Manipulation politique inadmissible

Nous insistons sur le caractère inadmissible de l’ingérence dans les affaires intérieures de l’Ukraine. Tout «plan» prévoyant la tenue d’élections en Ukraine comme condition préalable à tout «règlement pacifique» constitue une violation flagrante de la souveraineté de l’État ukrainien. Aucune force extérieure n’a le droit d’imposer des décisions politiques à l’Ukraine, en particulier dans le contexte de l’agression et de l’occupation continues d’une partie de son territoire.

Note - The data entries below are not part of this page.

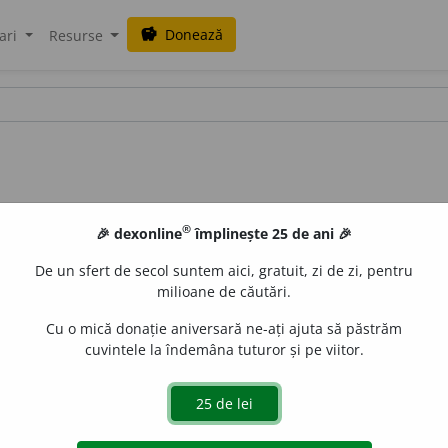
Donează
savings
ari
Resurse
®
🎉 dexonline
împlinește 25 de ani 🎉
De un sfert de secol suntem aici, gratuit, zi de zi, pentru
milioane de căutări.
Cu o mică donație aniversară ne-ați ajuta să păstrăm
cuvintele la îndemâna tuturor și pe viitor.
sură a altitudinii. [<
fr.
altimètre
].
aGellner
acțiuni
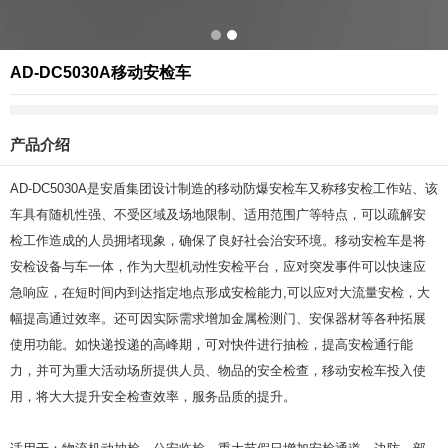
AD-DC5030A移动安检车
产品介绍
AD-DC5030A是安盾集团设计制造的移动防爆安检车又称移安检工作站、该
车具有随机性强、不受区域及场地限制、适用范围广等特点，可以疏解安
检工作造成的人员拥堵现象，确保了良好社会治安环境。移动安检车是将
安检设备与车一体，作为大型机动性安检平台，应对突发事件可以快速应
急响应，在短时间内到达指定地点形成安检能力,可以应对大流量安检，大
幅提高通过效率。还可因实际需求增加金属检测门、安保器材等各种拓展
使用功能。如快递投递的高峰期，可对快件进行抽检，提高安检通行能
力，并可为重大活动场所提供人员、物品的安全检查，移动安检车投入使
用，将大大提升安全检查效率，服务品质的提升。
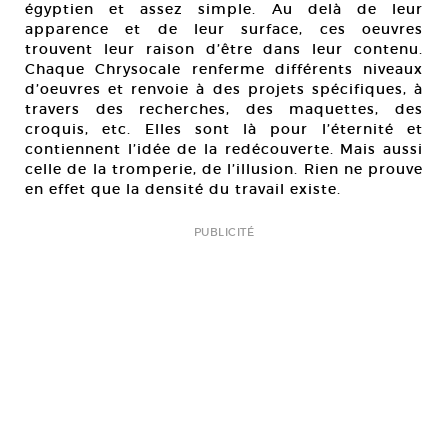
égyptien et assez simple. Au delà de leur
apparence et de leur surface, ces oeuvres
trouvent leur raison d’être dans leur contenu.
Chaque Chrysocale renferme différents niveaux
d’oeuvres et renvoie à des projets spécifiques, à
travers des recherches, des maquettes, des
croquis, etc. Elles sont là pour l’éternité et
contiennent l’idée de la redécouverte. Mais aussi
celle de la tromperie, de l’illusion. Rien ne prouve
en effet que la densité du travail existe.
PUBLICITÉ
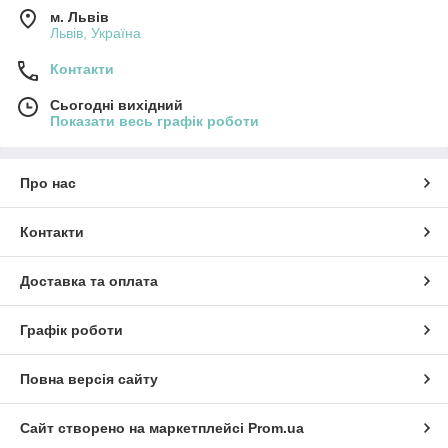
м. Львів
Львів, Україна
Контакти
Сьогодні вихідний
Показати весь графік роботи
Про нас
Контакти
Доставка та оплата
Графік роботи
Повна версія сайту
Сайт створено на маркетплейсі
Prom.ua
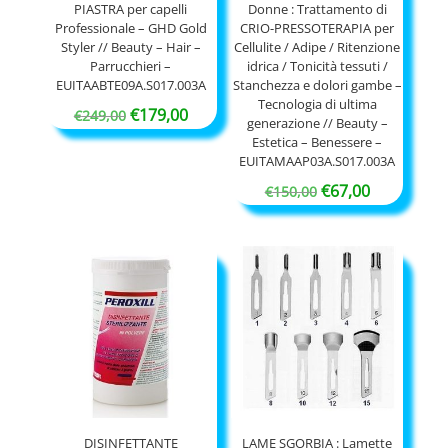
PIASTRA per capelli
Donne : Trattamento di
Professionale – GHD Gold
CRIO-PRESSOTERAPIA per
Styler // Beauty – Hair –
Cellulite / Adipe / Ritenzione
Parrucchieri –
idrica / Tonicità tessuti /
EUITAABTE09A.S017.003A
Stanchezza e dolori gambe –
Tecnologia di ultima
Il
Il
€
179,00
€
249,00
generazione // Beauty –
prezzo
prezzo
Estetica – Benessere –
EUITAMAAP03A.S017.003A
originale
attuale
Il
Il
€
67,00
era:
è:
€
150,00
prezzo
prezzo
€249,00.
€179,00.
originale
attuale
era:
è:
€150,00.
€67,00.
DISINFETTANTE
LAME SGORBIA : Lamette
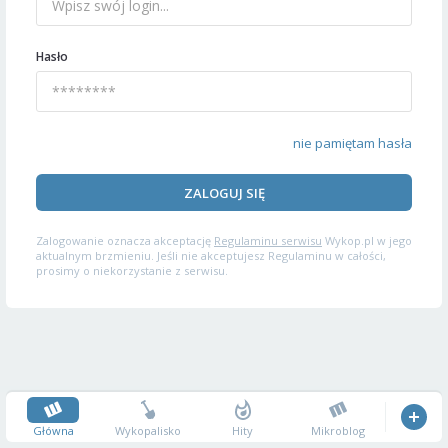
Hasło
nie pamiętam hasła
ZALOGUJ SIĘ
Zalogowanie oznacza akceptację
Regulaminu serwisu
Wykop.pl w jego
aktualnym brzmieniu. Jeśli nie akceptujesz Regulaminu w całości,
prosimy o niekorzystanie z serwisu.
Główna
Wykopalisko
Hity
Mikroblog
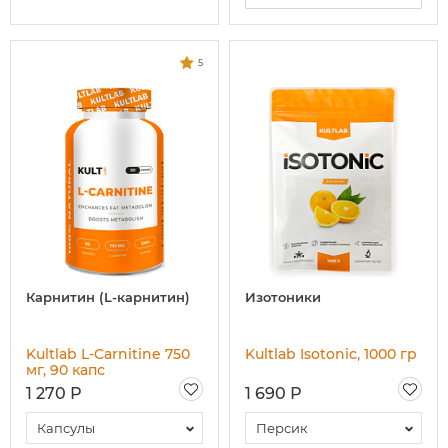
5
Карнитин (L-карнитин)
Изотоники
Kultlab L-Carnitine 750
Kultlab Isotonic, 1000 гр
мг, 90 капс
1 270 Р
1 690 Р
Капсулы
Персик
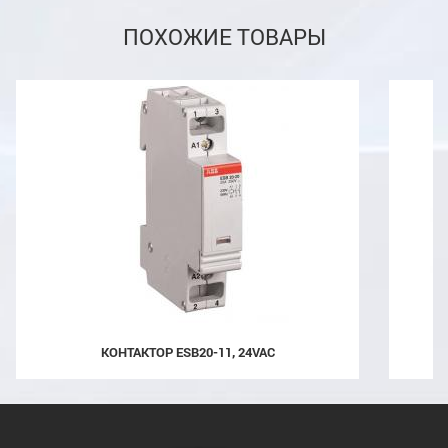
ПОХОЖИЕ ТОВАРЫ
КОНТАКТОР ESB20-11, 24VAC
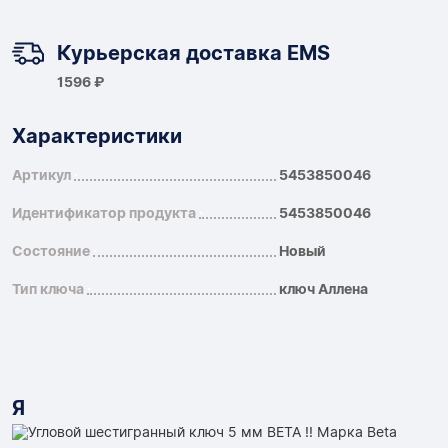
Курьерская доставка EMS
1596 ₽
Характеристики
Артикул
5453850046
Идентификатор продукта
5453850046
Состояние
Новый
Тип ключа
ключ Аллена
Я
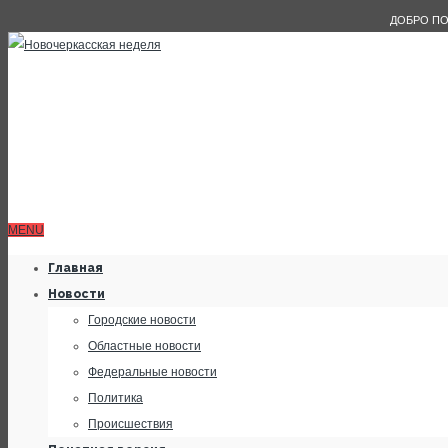
ДОБРО ПО
MENU
Главная
Новости
Городские новости
Областные новости
Федеральные новости
Политика
Происшествия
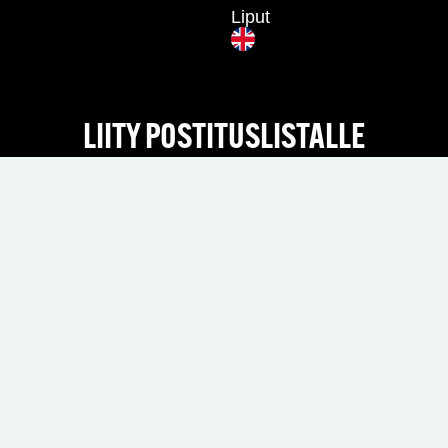
Liput
LIITY POSTITUSLISTALLE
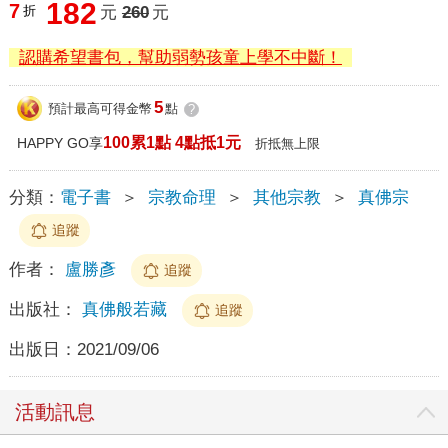
182
7
折
元
260
元
認購希望書包，幫助弱勢孩童上學不中斷！
5
預計最高可得金幣
點
?
100累1點 4點抵1元
HAPPY GO享
折抵無上限
分類：
電子書
＞
宗教命理
＞
其他宗教
＞
真佛宗
追蹤
作者：
盧勝彥
追蹤
出版社：
真佛般若藏
追蹤
出版日：
2021/09/06
活動訊息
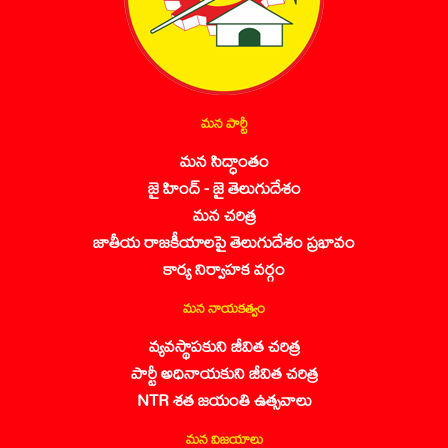
మన పార్టీ
మన సిద్ధాంతం
జై హింద్ - జై తెలుగుదేశం
మన చరిత్ర
జాతీయ రాజకీయాలపై తెలుగుదేశం ప్రభావం
కార్య నిర్వాహక వర్గం
మన నాయకత్వం
వ్యవస్థాపకుని జీవిత చరిత్ర
పార్టీ అధినాయకుని జీవిత చరిత్ర
NTR శత జయంతి ఉత్సవాలు
మన విజయాలు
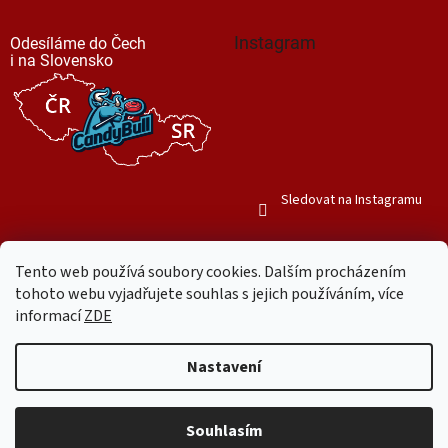
Instagram
Odesíláme do Čech
i na Slovensko
Sledovat na Instagramu
Tento web používá soubory cookies. Dalším procházením
tohoto webu vyjadřujete souhlas s jejich používáním, více
informací
ZDE
Vytvořil Shoptet
Nastavení
Copyright 2026
Mr. Candy Bull
. Všechna práva vyhrazena.
Upravit
nastavení cookies
Souhlasím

En outre, des élections en temps de guerre mettraient en danger la vie des électeur/trices, empêcheraient les défenseur·euses ukrainien·nes de participer correctement au processus électoral et, par conséquent, remettraient en question la légitimité du gouvernement ainsi élu.

En conséquence, nous appelons:

  • Les États et autres sujets de droit international à s’abstenir d’engager des négociations sans la participation directe de l’Ukraine et à adhérer au principe selon lequel «rien sur l’Ukraine sans l’Ukraine».
  • Les autres organisations internationales et de défense des droits humains à condamner de telles négociations sans la participation de l’Ukraine et à exiger que les responsables de crimes internationaux soient traduits en justice.
  • Les États membres de la CPI à assurer l’exécution des mandats d’arrêt à l’encontre des personnes responsables de crimes de guerre et de crimes contre l’humanité, y compris Vladimir Poutine.
  • Les gouvernements des États membres de l’ONU qui adhèrent à sa Charte et qui souhaitent préserver les principes du droit international à renforcer leur soutien à l’Ukraine, seul véritable moyen de mettre fin à la guerre dans des conditions équitables, ainsi qu’à renforcer leur pression en matière de sanctions sur la Russie, y compris en imposant des restrictions supplémentaires aux entreprises qui coopèrent avec le complexe militaro-industriel russe. Nous soulignons qu’une paix juste et durable n’est possible que par la restauration de la sou-veraineté et de l’intégrité territoriale de l’Ukraine, ainsi que par le châtiment inévitable des res-ponsables des crimes internationaux parmi les plus graves. Toute tentative de «réconciliation» sans l’Ukraine et sans justice pour les survivant·es et les victimes est non seulement inacceptable, mais aussi dangereuse pour l’ensemble de l’ordre juridique international.